Selain pengakuan Budi, Alif, mahasiswa Prodi Pendidikan Bahasa Inggris juga pernah menyampaikan pengalamannya saat jadi korban pungli oleh oknum dosen. Modus klasik berupa penjualan buku jadi cara oknum tersebut untuk mendapat pemasukan tambahan dari mahasiswa.
Dalam hal ini, BEM FKIP menjadi lembaga paling strategis sebagai pihak yang memposisikan diri memperjuangkan aduan dan keluhan mahasiswa di FKIP, tak terkecuali masalah pungli.
Ikhtiar BEM FKIP di bawah komando Gubernur Rizaldo, tampak beberapa kali menuai kemenangan. Beberapa kasus yang diadvokasi pihaknya mendapatkan respons cepat dari pihak Dekanat FKIP.
Salah satu kasus yang diperjuangkan adalah pengusutan terhadap usaha penjilidan laporan, fotokopi, dan legalisir berbayar yang dilakukan Unit Pelaksana Teknis Praktik Pengajar Lapangan (UPT PPL) beberapa waktu lalu. Karena usaha yang dilakukan UPT PPL tersebut tidak memiliki dasar hukum, BEM FKIP akhirnya mengirimkan surat kepada dekan tertanggal 1 Desember 2016.
Surat itu ternyata direspons cepat. Sehingga, pada 5 Desember 2016, Dekan FKIP mengeluarkan surat pemecatan untuk kepala UPT dan pemindahan tugas dua orang staf. Selengkapnya di sketsaunmul.co ( https://sketsaunmul.co/berita-kampus/bem-fkip-melawan-pungli/baca )
Bertolak dari dua aduan mahasiswa di atas, Sketsa berupaya menjalin komunikasi dengan BEM FKIP guna membahas fenomena pungli yang modusnya semakin beragam dari sudut pandang elemen pergerakan mahasiswa. Namun, Rizaldo enggan angkat bicara.
“Nanti coba kami koordinasikan ya,” balas Rizaldo melalui pesan singkat saat dikonfirmasi 5 Juni lalu.
Namun, sampai berita ini diturunkan BEM FKIP masih terbungkam membicarakan pungli.
Menggali Indikator Pungli
Sejak sistem pembayaran kuliah masih berbentuk SPP, hingga kini bertransformasi jadi sistem UKT, kasus pungli masih saja sering mencuat. Fenomena pungli beberapa kali terjadi di FKIP Unmul. Bahkan fenomena ini juga ada di berbagai kampus se-Indonesia.
Operandi pelaku pungli juga terbilang beragam. Modus paling umum biasanya dengan menjual buku ke mahasiswa. Ada lagi pungutan dengan modus memudahkan mahasiswa mengurus berbagai dokumen, harus membayar jika ingin ikut ujian, iuran membeli proyektor, dan beragam jenis iuran ini itu.

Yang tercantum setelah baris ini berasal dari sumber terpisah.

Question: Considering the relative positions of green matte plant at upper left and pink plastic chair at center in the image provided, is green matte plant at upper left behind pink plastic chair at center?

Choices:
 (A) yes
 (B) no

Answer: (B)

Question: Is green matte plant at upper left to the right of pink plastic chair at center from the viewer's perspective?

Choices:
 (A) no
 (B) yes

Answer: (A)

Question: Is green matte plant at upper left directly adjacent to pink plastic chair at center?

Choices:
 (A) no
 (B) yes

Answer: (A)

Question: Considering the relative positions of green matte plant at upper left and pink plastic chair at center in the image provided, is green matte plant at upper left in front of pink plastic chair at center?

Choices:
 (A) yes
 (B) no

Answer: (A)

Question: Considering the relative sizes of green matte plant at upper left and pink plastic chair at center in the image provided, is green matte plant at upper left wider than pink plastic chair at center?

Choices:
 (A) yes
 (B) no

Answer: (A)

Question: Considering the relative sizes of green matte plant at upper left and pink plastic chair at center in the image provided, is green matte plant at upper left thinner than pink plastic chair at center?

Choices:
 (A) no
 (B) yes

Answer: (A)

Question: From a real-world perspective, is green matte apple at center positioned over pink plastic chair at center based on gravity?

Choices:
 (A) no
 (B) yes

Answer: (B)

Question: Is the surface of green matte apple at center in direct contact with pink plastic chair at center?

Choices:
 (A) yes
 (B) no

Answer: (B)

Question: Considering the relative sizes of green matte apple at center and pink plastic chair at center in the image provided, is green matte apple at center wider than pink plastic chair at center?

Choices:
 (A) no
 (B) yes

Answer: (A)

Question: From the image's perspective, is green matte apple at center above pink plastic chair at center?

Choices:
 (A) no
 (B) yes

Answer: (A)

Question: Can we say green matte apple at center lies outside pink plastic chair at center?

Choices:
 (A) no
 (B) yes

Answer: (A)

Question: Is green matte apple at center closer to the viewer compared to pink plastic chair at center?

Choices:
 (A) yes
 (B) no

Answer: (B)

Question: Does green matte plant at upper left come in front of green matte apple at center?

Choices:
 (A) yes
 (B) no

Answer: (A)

Pungli menjadi kian miris manakala ditujukan sebagai pemulus jalan mencapai nilai yang baik. Nilai bisa dibeli, dengan uang urusan lancar jaya. Ironis, pengajaran mental semacam ini sudah diajarkan kepada calon pendidik Indonesia.
Adapun, cara paling mudah mengkategorikan suatu pungutan itu dikatakan pungli atau tidak adalah dengan mencermati dua hal. Pertama, pungutan tersebut tanpa tanda terima dan tanpa dasar hukum. Namun dalam beberapa waktu, ada saja aturan yang sengaja dibuat baik di tingkat universitas maupun fakultas untuk melanggengkan praktik pungli.

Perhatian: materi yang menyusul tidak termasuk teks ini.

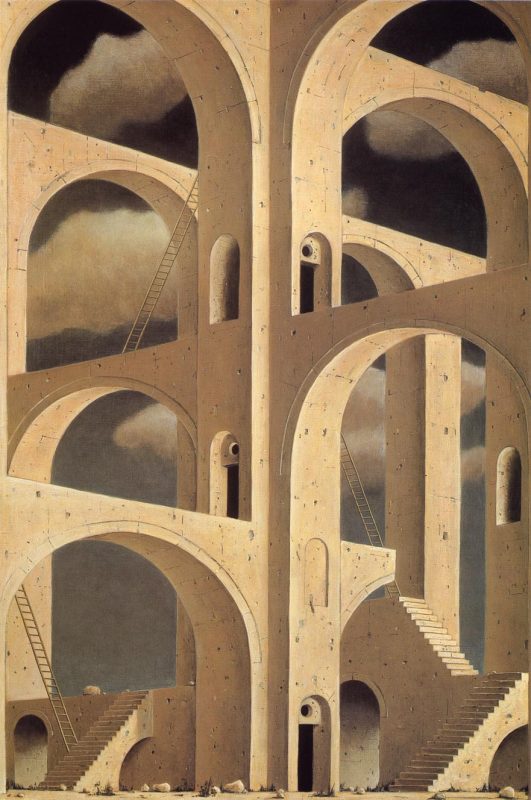 In order to click on 2nd floor staircase in this screenshot , I will do `click(405, 636)`.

Setiap uang yang disetorkan mahasiswa dan masuk ke kas kampus, haruslah menjadi Penerimaan Negara Bukan Pajak (PNBP). Tapi tidak semuanya. Artinya, ketika uang yang kita setor tidak masuk sebagai PNBP, bisa dipastikan pungutan tersebut merupakan pungli.
“Dalam Pasal 3 ayat 2 UU Nomor 20 tahun 1997 tentang PNBP, diatur bahwa setiap PNBP harus diatur dengan undang-undang maupun peraturan pemerintah. Artinya, ketika ada pungutan yang punya dasar hukum, tapi hanya sekadar peraturan rektor, dekan, atau bahkan kajur, hal itu tidak dapat dibenarkan,” tulis Panji Mulkillah Ahmad, mahasiswa Fakultas Hukum Universitas Jenderal Soedirman dikutip dari hukumpedia.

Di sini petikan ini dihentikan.